Emily paused just outside the threshold.

Everything looked… empty.

Flat. Ashen. Colorless. The landscape stretched for miles in all directions, a cracked desert of muted grays and browns. There were no trees. No buildings. Just distant mountain peaks piercing the horizon like broken teeth.

She blinked.

“There are villages nearby, right?” she asked, squinting into the glare. “Farms?”

“Yes,” Varis said simply.

Emily frowned. “Then… where are they? Shouldn’t I be able to see something from here?”

But Varis didn’t answer.

Together, they started down the massive stairway carved into the blackstone cliff. The descent was long—easily ten stories tall—and the stone beneath her boots radiated warmth from the morning sun.

Halfway down, movement caught her eye.

A few villagers were climbing the path in the opposite direction—traders, by the look of them. Others passed through an unseen border, heading toward the castle gates with carts, beasts, and rune-stamped goods. Their faces shifted subtly as they drew near—eyes downcast, respectful but wary.

And then—

As Emily reached the bottom of the staircase, something shifted.

It was like walking through a membrane of warm air. A pressure lifted. A veil fell away.

And suddenly—

A village stood around her.

She gasped.

Buildings. Stalls. Roads. All of it—just there, where moments ago there had been nothing. It wasn’t an illusion exactly, but it felt like one. A hidden layer of the world pulling itself into view.

Everything was made of stone—smooth stone, rough stone, carved stone of every shade. Even the carts and transport carriages weren’t made of wood or iron but sculpted blocks that glided over the ground, runes glowing beneath their bases like hovercraft.
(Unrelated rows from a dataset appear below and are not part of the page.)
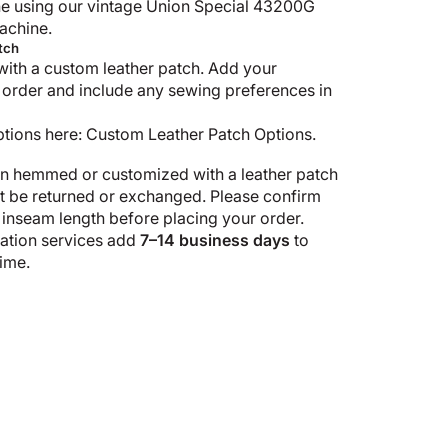
e using our vintage Union Special 43200G
achine.
tch
with a custom leather patch. Add your
 order and include any sewing preferences in
ptions here:
Custom Leather Patch Options
.
n hemmed or customized with a leather patch
ot be returned or exchanged. Please confirm
 inseam length before placing your order.
tion services add
7–14 business days
to
ime.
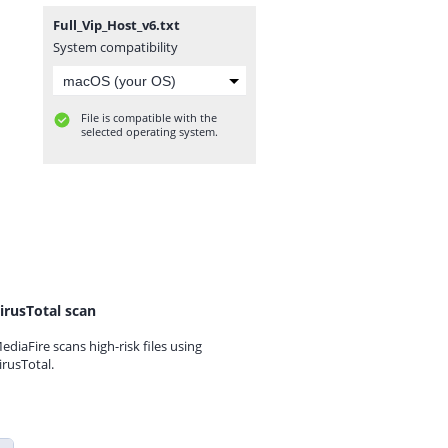
Full_Vip_Host_v6.txt
System compatibility
File is compatible with the
selected operating system.
irusTotal scan
ediaFire scans high-risk files using
irusTotal.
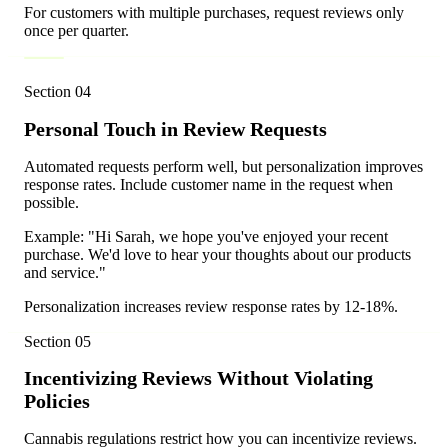
For customers with multiple purchases, request reviews only
once per quarter.
Section
04
Personal Touch in Review Requests
Automated requests perform well, but personalization improves
response rates. Include customer name in the request when
possible.
Example: "Hi Sarah, we hope you've enjoyed your recent
purchase. We'd love to hear your thoughts about our products
and service."
Personalization increases review response rates by 12-18%.
Section
05
Incentivizing Reviews Without Violating
Policies
Cannabis regulations restrict how you can incentivize reviews.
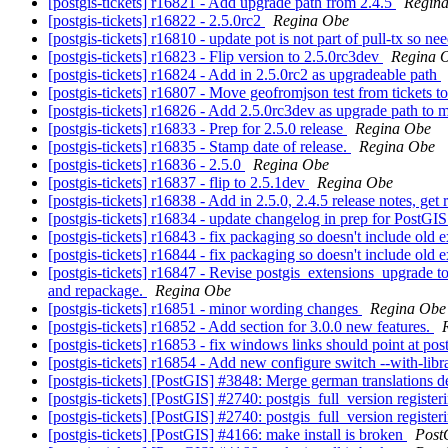
[postgis-tickets] r16821 - Add upgrade path from 2.4.5
Regin
[postgis-tickets] r16822 - 2.5.0rc2
Regina Obe
[postgis-tickets] r16810 - update pot is not part of pull-tx so nee
[postgis-tickets] r16823 - Flip version to 2.5.0rc3dev
Regina 
[postgis-tickets] r16824 - Add in 2.5.0rc2 as upgradeable path
[postgis-tickets] r16807 - Move geofromjson test from tickets
[postgis-tickets] r16826 - Add 2.5.0rc3dev as upgrade path to
[postgis-tickets] r16833 - Prep for 2.5.0 release
Regina Obe
[postgis-tickets] r16835 - Stamp date of release.
Regina Obe
[postgis-tickets] r16836 - 2.5.0
Regina Obe
[postgis-tickets] r16837 - flip to 2.5.1dev
Regina Obe
[postgis-tickets] r16838 - Add in 2.5.0, 2.4.5 release notes, get
[postgis-tickets] r16834 - update changelog in prep for PostGIS
[postgis-tickets] r16843 - fix packaging so doesn't include old e
[postgis-tickets] r16844 - fix packaging so doesn't include old e
[postgis-tickets] r16847 - Revise postgis_extensions_upgrade to 
and repackage.
Regina Obe
[postgis-tickets] r16851 - minor wording changes
Regina Obe
[postgis-tickets] r16852 - Add section for 3.0.0 new features.
[postgis-tickets] r16853 - fix windows links should point at pos
[postgis-tickets] r16854 - Add new configure switch --with-libra
[postgis-tickets] [PostGIS] #3848: Merge german translations
[postgis-tickets] [PostGIS] #2740: postgis_full_version regis
[postgis-tickets] [PostGIS] #2740: postgis_full_version regist
[postgis-tickets] [PostGIS] #4166: make install is broken
Post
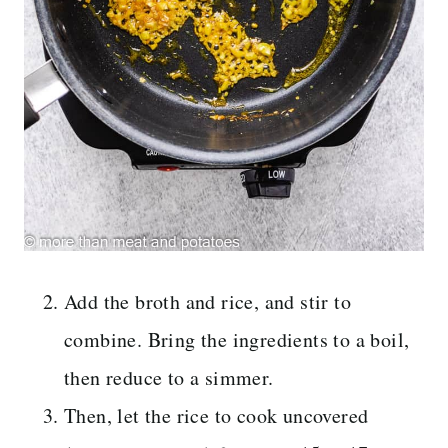
Add the broth and rice, and stir to
combine. Bring the ingredients to a boil,
then reduce to a simmer.
Then, let the rice to cook uncovered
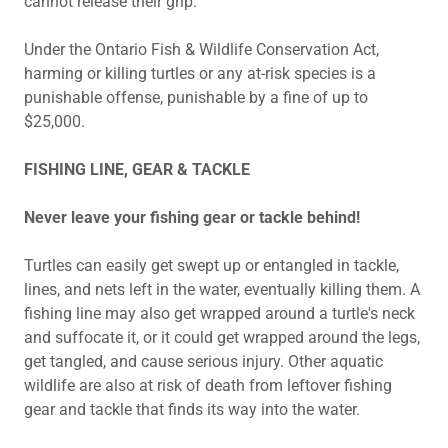
cannot release their grip.
Under the Ontario Fish & Wildlife Conservation Act,
harming or killing turtles or any at-risk species is a
punishable offense, punishable by a fine of up to
$25,000.
FISHING LINE, GEAR & TACKLE
Never leave your fishing gear or tackle behind!
Turtles can easily get swept up or entangled in tackle,
lines, and nets left in the water, eventually killing them. A
fishing line may also get wrapped around a turtle's neck
and suffocate it, or it could get wrapped around the legs,
get tangled, and cause serious injury. Other aquatic
wildlife are also at risk of death from leftover fishing
gear and tackle that finds its way into the water.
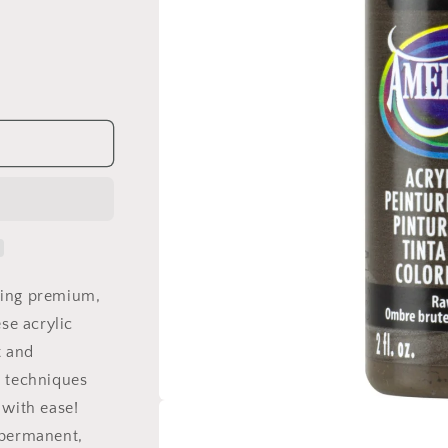
ling premium,
ese acrylic
t and
e techniques
 with ease!
Open
media
 permanent,
1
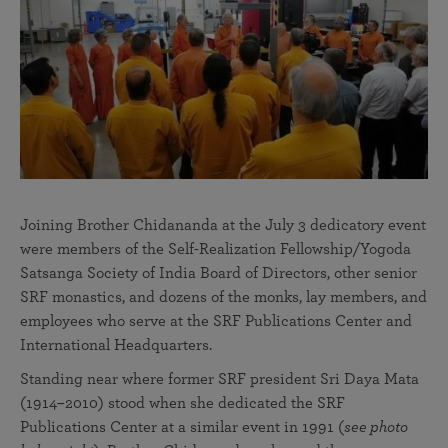
Joining Brother Chidananda at the July 3 dedicatory event
were members of the Self-Realization Fellowship/Yogoda
Satsanga Society of India Board of Directors, other senior
SRF monastics, and dozens of the monks, lay members, and
employees who serve at the SRF Publications Center and
International Headquarters.
Standing near where former SRF president Sri Daya Mata
(1914–2010) stood when she dedicated the SRF
Publications Center at a similar event in 1991 (
see photo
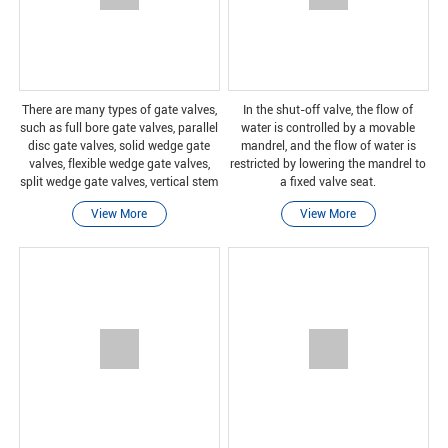
There are many types of gate valves,
In the shut-off valve, the flow of
such as full bore gate valves, parallel
water is controlled by a movable
disc gate valves, solid wedge gate
mandrel, and the flow of water is
valves, flexible wedge gate valves,
restricted by lowering the mandrel to
split wedge gate valves, vertical stem
a fixed valve seat.
gate valves, and non-vertical stem
View More
View More
gate valves.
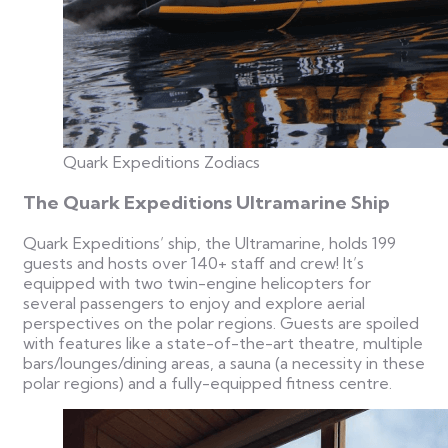
Quark Expeditions Zodiacs
The Quark Expeditions Ultramarine Ship
Quark Expeditions’ ship, the Ultramarine, holds 199
guests and hosts over 140+ staff and crew! It’s
equipped with two twin-engine helicopters for
several passengers to enjoy and explore aerial
perspectives on the polar regions. Guests are spoiled
with features like a state-of-the-art theatre, multiple
bars/lounges/dining areas, a sauna (a necessity in these
polar regions) and a fully-equipped fitness centre.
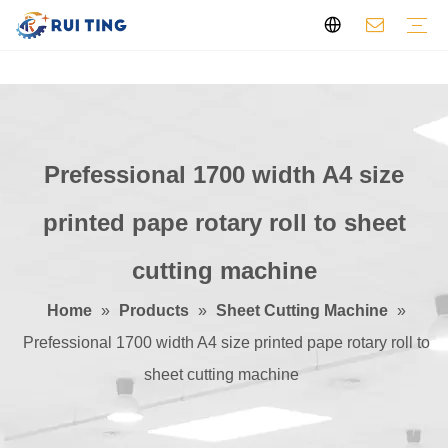
Flexo Printing Machine
Die Cutting Machine
Slitting Machine
Pre-press Machine
Sheet Cutting Machine
Other
Profile
Video
Certificates
Feedback
Prefessional 1700 width A4 size
printed pape rotary roll to sheet
cutting machine
Home
»
Products
»
Sheet Cutting Machine
»
Prefessional 1700 width A4 size printed pape rotary roll to
sheet cutting machine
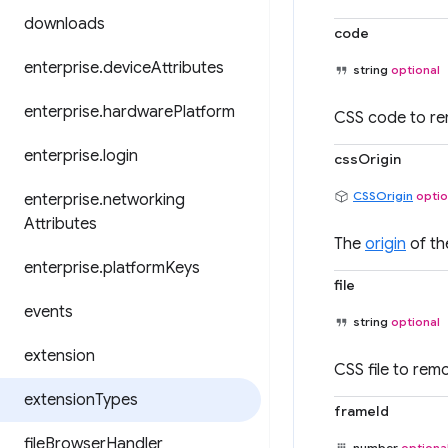
downloads
code
enterprise
.
device
Attributes
string
optional
enterprise
.
hardware
Platform
CSS code to r
enterprise
.
login
cssOrigin
CSSOrigin
optio
enterprise
.
networking
Attributes
The
origin
of th
enterprise
.
platform
Keys
file
events
string
optional
extension
CSS file to rem
extension
Types
frameId
file
Browser
Handler
number
optiona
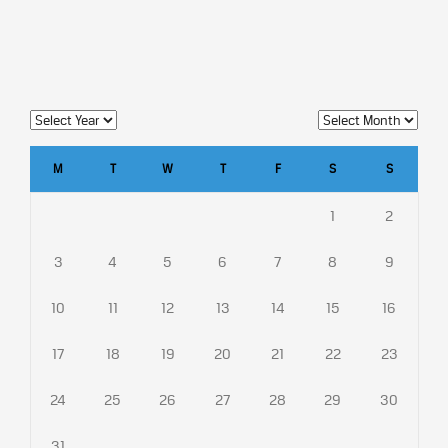
M
T
W
T
F
S
S
1
2
3
4
5
6
7
8
9
10
11
12
13
14
15
16
17
18
19
20
21
22
23
24
25
26
27
28
29
30
31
Emily stared, jaw slightly open.

She pointed to one passing nearby—a sleek, rectangular vehicle made entirely of polished basalt, hovering a few inches off the ground and humming softly.

“What is that?”

Varis followed her gaze. “Transit rune vessel. Village-class. They run on embedded cores—tuned stone and stored charge. They only work in short-range circuits, though.”

Emily blinked again. “So like… a magic car?”

Varis gave a small nod. “That’s one way to describe it.”

Emily turned in a slow circle, taking it all in. The stone homes. The rune lanterns. The pale dust swirling between doorsteps. Children darted between structures. Adults bartered near open stalls. Everyone moved like the world had always looked this way—like nothing strange had happened at all.

Parked just beyond a glowing stone archway, sat a sleek black transport vessel.

It was about the size of an SUV—but taller, broader, shaped like a seamless, obsidian beetle. The body gleamed matte black from end to end, so dark it seemed to drink in the sunlight. Even the windows were pitch, like polished onyx. You couldn’t see inside. Not even a reflection.

“Let me guess,” Emily muttered. “Royal transport?”

One of the guards gave a faint grunt that might’ve been a yes.

The side panel slid open with a whisper, revealing a cool interior lined with wide black seats and softly glowing trim. The walls were rune-etched, the sigils dim but alive. Unlike the outside, the windows inside were completely transparent—offering a perfect view of the world beyond, as if nothing had been tinted at all.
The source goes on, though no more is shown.